The strengths of the present study include the relatively large sample size covering all age groups that were recruited from multiple centers from two cities of China, and the examination of many demographic and clinical factors in relation to glycemic control. The present study, however, had some limitations. First, causality cannot be inferred in a cross‐sectional study design and, ideally, the effect of factors on levels of glycemic control would be better explored using prospective longitudinal data. Second, single HbA1c values were used in our study, which only reflect glycemic control for the past 2 –3 months, and might have led to some individuals being inappropriately classified.
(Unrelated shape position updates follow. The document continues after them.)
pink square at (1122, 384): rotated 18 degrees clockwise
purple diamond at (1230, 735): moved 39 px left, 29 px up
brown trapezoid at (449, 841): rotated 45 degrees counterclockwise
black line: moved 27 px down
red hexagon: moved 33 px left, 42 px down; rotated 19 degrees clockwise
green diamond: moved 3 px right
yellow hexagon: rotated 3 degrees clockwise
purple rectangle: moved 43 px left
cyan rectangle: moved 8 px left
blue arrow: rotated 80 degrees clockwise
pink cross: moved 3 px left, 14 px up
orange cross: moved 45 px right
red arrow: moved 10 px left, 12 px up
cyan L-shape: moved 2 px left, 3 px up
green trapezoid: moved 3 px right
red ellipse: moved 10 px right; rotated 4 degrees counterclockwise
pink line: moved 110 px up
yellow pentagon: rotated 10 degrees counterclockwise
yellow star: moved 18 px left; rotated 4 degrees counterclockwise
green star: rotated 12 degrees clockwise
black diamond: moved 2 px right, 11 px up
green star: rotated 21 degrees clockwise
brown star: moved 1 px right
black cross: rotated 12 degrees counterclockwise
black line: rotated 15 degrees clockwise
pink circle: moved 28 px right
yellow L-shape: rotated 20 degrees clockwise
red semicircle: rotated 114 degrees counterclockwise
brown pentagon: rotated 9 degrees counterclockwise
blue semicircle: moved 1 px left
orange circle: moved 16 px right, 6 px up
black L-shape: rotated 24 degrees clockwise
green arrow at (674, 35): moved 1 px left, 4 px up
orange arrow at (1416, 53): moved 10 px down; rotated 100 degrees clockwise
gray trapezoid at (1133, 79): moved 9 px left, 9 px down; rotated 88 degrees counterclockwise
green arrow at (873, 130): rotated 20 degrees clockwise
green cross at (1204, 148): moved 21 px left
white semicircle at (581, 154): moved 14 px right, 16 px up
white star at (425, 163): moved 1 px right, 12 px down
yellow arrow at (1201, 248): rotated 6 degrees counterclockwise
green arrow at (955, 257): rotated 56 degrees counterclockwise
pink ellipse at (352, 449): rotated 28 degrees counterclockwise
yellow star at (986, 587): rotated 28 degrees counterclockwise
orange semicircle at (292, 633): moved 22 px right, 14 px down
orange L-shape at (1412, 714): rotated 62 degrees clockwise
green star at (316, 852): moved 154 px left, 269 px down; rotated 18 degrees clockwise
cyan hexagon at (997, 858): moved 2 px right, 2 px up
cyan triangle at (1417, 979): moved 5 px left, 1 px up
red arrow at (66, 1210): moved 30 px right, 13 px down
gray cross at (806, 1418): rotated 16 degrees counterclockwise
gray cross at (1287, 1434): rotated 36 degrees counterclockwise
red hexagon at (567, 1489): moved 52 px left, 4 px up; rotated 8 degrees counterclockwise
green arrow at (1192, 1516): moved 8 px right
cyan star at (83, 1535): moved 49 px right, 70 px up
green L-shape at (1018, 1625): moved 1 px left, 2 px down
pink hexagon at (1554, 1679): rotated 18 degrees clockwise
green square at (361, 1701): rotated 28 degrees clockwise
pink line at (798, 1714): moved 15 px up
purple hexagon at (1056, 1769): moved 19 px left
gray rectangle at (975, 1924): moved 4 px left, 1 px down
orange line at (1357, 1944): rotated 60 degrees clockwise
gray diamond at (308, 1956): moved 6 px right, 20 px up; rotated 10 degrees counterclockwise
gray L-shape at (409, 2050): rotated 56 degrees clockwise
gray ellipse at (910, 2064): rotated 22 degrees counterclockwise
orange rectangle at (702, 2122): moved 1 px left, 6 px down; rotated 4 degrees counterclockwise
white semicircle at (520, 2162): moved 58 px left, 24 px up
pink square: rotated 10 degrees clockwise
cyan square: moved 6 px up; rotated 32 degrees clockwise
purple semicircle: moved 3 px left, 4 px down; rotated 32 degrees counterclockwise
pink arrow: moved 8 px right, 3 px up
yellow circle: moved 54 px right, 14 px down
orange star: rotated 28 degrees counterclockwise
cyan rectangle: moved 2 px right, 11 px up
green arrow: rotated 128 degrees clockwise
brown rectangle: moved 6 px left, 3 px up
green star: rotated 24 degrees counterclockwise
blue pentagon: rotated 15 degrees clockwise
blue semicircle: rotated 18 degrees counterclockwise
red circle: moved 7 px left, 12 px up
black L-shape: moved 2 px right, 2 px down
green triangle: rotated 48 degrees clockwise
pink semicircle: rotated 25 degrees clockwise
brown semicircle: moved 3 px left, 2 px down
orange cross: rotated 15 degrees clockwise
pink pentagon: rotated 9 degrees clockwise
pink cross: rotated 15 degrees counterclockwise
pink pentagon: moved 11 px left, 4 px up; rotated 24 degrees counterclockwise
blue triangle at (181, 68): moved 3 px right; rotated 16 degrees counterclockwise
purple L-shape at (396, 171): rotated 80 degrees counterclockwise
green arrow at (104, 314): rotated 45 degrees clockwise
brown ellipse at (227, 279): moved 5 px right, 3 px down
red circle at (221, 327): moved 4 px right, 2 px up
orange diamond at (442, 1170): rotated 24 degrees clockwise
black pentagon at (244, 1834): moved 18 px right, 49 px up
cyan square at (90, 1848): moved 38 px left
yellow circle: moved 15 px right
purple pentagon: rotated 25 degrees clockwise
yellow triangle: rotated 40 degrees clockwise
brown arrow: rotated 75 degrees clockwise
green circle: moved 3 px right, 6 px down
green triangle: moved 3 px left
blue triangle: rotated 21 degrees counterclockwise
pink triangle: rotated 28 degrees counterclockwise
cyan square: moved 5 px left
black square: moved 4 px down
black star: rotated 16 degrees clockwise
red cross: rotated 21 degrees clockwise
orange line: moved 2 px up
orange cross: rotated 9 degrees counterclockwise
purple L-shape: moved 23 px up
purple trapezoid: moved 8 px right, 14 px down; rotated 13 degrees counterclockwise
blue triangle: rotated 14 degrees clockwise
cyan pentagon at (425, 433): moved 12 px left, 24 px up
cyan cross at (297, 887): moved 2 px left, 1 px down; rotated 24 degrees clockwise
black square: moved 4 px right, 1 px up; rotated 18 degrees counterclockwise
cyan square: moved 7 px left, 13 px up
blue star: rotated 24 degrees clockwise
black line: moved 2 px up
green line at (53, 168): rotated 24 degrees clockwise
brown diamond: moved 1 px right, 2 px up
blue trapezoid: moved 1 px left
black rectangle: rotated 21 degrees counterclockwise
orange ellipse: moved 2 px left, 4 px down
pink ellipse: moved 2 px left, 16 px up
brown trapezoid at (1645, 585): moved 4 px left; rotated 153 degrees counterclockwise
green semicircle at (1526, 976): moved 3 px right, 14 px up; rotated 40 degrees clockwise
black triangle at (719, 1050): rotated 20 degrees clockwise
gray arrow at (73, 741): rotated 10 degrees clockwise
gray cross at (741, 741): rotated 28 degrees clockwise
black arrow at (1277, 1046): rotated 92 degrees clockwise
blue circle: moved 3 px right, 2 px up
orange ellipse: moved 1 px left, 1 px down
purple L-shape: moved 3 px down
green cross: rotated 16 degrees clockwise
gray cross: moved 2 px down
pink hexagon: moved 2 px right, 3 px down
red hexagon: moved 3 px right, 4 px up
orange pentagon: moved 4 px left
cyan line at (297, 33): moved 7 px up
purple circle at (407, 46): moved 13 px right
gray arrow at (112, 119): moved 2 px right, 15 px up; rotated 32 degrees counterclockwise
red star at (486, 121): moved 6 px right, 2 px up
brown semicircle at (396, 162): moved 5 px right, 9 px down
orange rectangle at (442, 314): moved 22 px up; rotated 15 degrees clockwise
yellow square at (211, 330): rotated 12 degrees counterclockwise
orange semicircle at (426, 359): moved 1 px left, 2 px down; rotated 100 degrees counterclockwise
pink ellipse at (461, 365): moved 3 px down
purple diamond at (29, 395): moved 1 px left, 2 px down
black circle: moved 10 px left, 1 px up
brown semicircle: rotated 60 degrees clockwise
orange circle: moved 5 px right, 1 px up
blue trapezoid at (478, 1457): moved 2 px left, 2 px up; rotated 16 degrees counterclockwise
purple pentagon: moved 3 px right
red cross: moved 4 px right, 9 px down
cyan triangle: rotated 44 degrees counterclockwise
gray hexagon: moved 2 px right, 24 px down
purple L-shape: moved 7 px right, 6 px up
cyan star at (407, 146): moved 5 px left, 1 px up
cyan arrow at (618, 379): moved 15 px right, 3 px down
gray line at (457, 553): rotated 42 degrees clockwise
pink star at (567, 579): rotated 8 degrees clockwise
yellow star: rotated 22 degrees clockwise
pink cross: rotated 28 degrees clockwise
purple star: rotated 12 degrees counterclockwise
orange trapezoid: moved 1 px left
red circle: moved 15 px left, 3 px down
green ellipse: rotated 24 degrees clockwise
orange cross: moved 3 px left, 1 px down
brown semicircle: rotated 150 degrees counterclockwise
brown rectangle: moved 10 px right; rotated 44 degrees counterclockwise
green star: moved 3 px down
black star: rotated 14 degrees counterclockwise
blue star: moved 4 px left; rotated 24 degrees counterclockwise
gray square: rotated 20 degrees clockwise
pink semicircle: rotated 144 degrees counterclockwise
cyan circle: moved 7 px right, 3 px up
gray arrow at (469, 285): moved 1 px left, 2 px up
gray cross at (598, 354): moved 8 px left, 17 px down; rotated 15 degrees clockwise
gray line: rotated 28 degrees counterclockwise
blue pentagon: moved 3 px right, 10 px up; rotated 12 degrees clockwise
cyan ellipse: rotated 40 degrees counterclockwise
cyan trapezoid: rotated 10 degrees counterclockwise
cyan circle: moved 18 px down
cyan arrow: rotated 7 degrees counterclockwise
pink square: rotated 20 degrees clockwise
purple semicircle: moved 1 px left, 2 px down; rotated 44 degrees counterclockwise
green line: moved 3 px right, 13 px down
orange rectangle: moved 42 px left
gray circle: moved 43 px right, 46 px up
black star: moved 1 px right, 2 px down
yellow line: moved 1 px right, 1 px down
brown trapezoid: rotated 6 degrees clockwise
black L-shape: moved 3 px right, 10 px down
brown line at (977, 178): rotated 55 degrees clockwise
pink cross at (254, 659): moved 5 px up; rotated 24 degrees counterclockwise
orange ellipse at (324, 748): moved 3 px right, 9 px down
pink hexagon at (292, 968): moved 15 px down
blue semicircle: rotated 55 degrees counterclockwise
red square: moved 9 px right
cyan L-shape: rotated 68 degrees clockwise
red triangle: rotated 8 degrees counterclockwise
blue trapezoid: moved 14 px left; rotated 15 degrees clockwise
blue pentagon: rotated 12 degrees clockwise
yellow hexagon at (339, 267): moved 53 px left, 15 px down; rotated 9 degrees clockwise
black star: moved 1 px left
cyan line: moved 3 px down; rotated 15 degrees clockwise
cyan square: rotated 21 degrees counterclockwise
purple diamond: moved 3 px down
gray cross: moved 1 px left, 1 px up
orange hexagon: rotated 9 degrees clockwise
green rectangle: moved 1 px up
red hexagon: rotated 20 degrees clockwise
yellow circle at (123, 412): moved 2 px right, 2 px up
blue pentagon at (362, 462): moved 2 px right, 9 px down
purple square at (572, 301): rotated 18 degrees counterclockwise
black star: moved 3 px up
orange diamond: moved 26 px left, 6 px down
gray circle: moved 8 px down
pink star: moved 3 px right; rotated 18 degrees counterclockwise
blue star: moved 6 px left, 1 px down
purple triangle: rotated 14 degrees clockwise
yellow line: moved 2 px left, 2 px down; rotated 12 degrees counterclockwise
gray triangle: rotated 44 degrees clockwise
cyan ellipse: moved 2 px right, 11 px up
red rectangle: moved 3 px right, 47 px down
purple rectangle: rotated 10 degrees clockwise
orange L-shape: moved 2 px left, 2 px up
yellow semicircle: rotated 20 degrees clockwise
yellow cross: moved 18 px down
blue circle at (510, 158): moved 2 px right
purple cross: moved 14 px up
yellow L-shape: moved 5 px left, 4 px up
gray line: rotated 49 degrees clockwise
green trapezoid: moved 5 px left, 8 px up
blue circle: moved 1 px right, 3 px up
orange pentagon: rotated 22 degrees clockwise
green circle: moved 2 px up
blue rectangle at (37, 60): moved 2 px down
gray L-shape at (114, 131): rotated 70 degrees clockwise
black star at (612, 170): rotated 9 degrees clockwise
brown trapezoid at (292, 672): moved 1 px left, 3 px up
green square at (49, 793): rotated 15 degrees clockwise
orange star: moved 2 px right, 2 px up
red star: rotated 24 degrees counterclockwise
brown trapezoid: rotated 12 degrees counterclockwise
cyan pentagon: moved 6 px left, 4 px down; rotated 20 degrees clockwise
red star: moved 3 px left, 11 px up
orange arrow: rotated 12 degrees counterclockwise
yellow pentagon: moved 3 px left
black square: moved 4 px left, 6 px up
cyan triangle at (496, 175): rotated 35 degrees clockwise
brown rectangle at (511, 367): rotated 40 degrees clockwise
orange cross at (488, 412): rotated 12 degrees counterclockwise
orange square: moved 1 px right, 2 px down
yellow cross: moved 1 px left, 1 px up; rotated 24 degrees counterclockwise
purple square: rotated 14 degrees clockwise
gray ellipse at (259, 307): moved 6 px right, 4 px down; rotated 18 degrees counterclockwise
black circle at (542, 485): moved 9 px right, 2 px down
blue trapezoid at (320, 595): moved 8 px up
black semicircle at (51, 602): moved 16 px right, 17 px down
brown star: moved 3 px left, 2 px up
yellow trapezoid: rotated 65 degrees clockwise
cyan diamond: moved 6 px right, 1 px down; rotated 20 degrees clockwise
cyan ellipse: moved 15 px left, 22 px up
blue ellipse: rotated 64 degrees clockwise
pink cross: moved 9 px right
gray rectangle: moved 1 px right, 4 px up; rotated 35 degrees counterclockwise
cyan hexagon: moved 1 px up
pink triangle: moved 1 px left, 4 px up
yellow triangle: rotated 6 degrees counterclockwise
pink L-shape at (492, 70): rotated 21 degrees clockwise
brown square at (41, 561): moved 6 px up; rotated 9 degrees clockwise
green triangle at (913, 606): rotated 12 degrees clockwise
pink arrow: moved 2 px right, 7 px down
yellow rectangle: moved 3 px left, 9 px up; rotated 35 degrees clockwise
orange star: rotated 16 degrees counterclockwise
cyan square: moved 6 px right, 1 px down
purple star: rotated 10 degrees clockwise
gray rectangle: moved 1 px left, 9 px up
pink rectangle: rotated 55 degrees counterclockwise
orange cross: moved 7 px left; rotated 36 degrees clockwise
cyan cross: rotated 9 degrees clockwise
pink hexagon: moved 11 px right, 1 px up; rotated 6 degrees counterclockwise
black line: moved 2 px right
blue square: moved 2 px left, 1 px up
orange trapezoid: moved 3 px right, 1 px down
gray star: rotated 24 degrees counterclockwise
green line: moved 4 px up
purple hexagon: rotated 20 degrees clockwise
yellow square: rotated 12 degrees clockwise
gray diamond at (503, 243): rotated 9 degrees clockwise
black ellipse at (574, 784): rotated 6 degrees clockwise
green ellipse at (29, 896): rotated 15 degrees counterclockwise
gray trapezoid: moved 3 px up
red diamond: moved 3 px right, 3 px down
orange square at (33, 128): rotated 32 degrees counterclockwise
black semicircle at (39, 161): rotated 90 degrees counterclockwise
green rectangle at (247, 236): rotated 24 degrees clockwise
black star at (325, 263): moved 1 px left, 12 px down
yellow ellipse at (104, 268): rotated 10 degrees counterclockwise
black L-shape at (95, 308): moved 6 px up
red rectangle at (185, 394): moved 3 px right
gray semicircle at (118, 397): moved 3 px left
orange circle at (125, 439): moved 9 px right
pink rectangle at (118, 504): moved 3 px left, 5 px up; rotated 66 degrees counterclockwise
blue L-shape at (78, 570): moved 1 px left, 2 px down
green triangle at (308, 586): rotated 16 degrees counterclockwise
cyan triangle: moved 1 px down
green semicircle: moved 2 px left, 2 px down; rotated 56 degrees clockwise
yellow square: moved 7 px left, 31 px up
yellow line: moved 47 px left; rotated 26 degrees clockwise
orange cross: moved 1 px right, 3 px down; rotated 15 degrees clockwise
Third, the population of China is heterogeneous, and our study population might not represent the rest of China. Fourth, not all participants had HbA1c tested at their visit. Our analysis was restricted to 91.8% of the study population whose HbA1c values were available. Fifth, HbA1c levels were tested at local hospital laboratories, which might influence the comparability of the results. Finally, islet cell autoantibodies were not tested in the present study, leading to possible misclassification of diabetes.
In conclusion, inadequate glycemic control is a common and widespread problem among people with type 1 diabetes in China. Efforts should be made to control the modifiable risk factors that include low intake of fruit and vegetable, low level of physical activity and low adherence to insulin for the improvement of glycemic control. Insulin pump use with adequate education of diabetes self‐management among type 1 diabetes should also be encouraged. The findings of the present study emphasize the need to tailor interventions to people with early‐onset type 1 diabetes and those who are socially disadvantaged.
DISCLOSURE
JES has received funding from Novo Nordisk, Eli Lilly and Sanofi. The other authors declare no conflict of interest.
Acknowledgments
We are grateful to all those involved in the recruitment of participants, implementation of the study and collection of data. We are also grateful to Sanofi Diabetes for their unrestricted grant for the 3C study. This study was supported by Beijing Municipal Science & Technology Commission (No. Z161100000116091).